═════ Given information

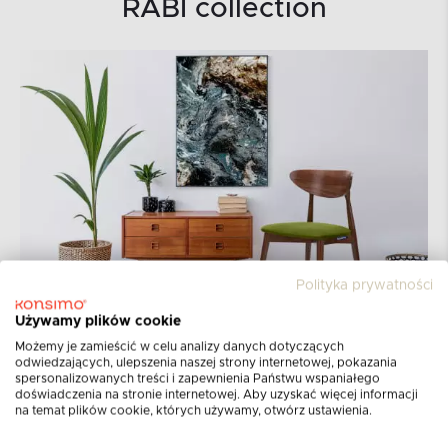
RABI collection
Polityka prywatności
Używamy plików cookie
Możemy je zamieścić w celu analizy danych dotyczących
odwiedzających, ulepszenia naszej strony internetowej, pokazania
spersonalizowanych treści i zapewnienia Państwu wspaniałego
doświadczenia na stronie internetowej. Aby uzyskać więcej informacji
na temat plików cookie, których używamy, otwórz ustawienia.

══════════

For this exercise, return the material word for word and drop each image.

Task result:
RABI collection
Polityka prywatności
Używamy plików cookie
Możemy je zamieścić w celu analizy danych dotyczących
odwiedzających, ulepszenia naszej strony internetowej, pokazania
spersonalizowanych treści i zapewnienia Państwu wspaniałego
doświadczenia na stronie internetowej. Aby uzyskać więcej informacji
na temat plików cookie, których używamy, otwórz ustawienia.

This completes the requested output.